Work Package description

  • Objective 1: Develop a hyperspectral imaging (HSI) system called HyperProbe to map, monitor and quantify biochemical compounds of interest in brain tissue during neurosurgery and cortical activity stimulation.
  • Objective 2: Achieve industrial upgrade of HyperProbe to a cost-effective, transportable, and compact prototype, that is fully suit-able for the neurosurgical room.
  • Objective 3: Characterise and metrologically validate HyperProbe on optically realistic brain tissue phantoms.
  • Objective 4: Develop machine learning (ML) and artificial intelligence (AI) algorithms to identify biomarkers of brain activity for in vivo imaging with HyperProbe during brain surgery and cortical activity stimulation.
  • Objective 5: Validate HyperProbe in clinical settings against other surgical imaging standards, such as fMRI and other optical modalities.
  • Objective 6: Conduct feasibility studies on the performances of the HyperProbe on patients during glioma surgery and multiple paradigms of stimulation of brain activity, as part of observational, proof-of-concept analysis
  • Design and develop a top-grade, benchtop HSI instrument for real-time mapping, monitoring and quantification of brain tissue biomarkers during surgical neuronavigation in tumour removal and cortical activity simulation.
  • This main system will be used for preliminary testing, AI/ML-based software development, as well as for preliminary metrological and spectral characterisation. It will also be the basis for the down-scaling and industrialisation to a final prototype for clinical translation.
  • Down-scale the lab system into a cost-effective, compact, and easy-to-use prototype for validation against ‘gold standards’ and clinical studies. Two devices will be built to share with partners involved in the clinical studies and for upgrade to safety regulation requirements.
  • Provide new tools for the metrological characterization and the optimisation of its imaging and spectroscopic parameters. This will be done by developing a digital phantom platform and new optical phantoms.
  • Develop end-to-end trainable pipelines for image reconstruction and analysis. The initial prototypes will focus on separate deep-learning pipelines for image reconstruction and analysis. These will then be integrated into a synergistic framework for joint image reconstruction and analysis.
  • Understand the correlation/association of the intraoperative optical imaging contrasts from HyperProbe against current clinical used imaging standards for neuronavigation in tumour removal and cortical activity simulation.
  • Assess Hy-perProbe targeted biomarkers as compared to corresponding current clinical modalities.
  • Execute observational, proof-of-concept studies on the applicability of HyperProbe during neurosurgery on patients. This will aim at understanding the effectiveness and its correlation/association with the routinely used intraoperative technologies to improve brain surgery, based on data concerning cerebral metabolism, vasculature and brain functionality.

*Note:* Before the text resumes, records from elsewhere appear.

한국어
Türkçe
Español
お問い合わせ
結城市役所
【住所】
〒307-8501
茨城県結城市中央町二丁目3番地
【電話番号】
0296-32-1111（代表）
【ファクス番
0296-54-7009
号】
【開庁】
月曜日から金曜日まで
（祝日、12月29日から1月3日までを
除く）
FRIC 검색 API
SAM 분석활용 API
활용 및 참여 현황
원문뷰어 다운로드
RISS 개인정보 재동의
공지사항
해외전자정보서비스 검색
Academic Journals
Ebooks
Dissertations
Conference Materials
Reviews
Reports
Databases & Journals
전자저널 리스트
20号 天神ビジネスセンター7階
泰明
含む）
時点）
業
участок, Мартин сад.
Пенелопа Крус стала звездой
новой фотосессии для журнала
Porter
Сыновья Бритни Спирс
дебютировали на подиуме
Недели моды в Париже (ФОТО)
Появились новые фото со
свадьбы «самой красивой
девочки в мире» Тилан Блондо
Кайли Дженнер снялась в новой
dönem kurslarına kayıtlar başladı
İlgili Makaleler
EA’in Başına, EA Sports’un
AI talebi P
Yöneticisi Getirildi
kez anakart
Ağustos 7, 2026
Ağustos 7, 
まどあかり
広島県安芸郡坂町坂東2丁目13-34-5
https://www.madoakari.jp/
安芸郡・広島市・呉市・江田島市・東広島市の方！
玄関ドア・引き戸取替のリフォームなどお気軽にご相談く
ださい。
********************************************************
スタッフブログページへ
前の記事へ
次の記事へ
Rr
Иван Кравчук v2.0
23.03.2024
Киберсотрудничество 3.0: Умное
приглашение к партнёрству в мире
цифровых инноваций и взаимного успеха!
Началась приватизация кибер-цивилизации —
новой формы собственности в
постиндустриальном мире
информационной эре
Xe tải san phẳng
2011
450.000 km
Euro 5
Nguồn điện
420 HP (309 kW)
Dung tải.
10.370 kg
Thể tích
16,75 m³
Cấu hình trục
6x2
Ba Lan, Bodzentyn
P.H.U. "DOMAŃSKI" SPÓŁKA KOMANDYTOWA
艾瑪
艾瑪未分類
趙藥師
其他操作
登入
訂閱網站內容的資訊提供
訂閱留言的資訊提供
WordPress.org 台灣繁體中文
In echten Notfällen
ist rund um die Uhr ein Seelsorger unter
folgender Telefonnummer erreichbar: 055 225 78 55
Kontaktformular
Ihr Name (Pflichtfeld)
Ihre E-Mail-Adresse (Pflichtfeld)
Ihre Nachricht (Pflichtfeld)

  • Report on the efficacy of HyperProbe in order to better distinguish the heterogeneous composition of brain tumour areas, in terms of metabolic activity, vasculature and relationship with white matter fibre tracts.
  • Create awareness of the project.
  • Disseminate and communicate the research outcomes.
  • Develop a strategy for exploitation of results.
  • Ensure the legal, financial, and day-to-day activities necessary for the project.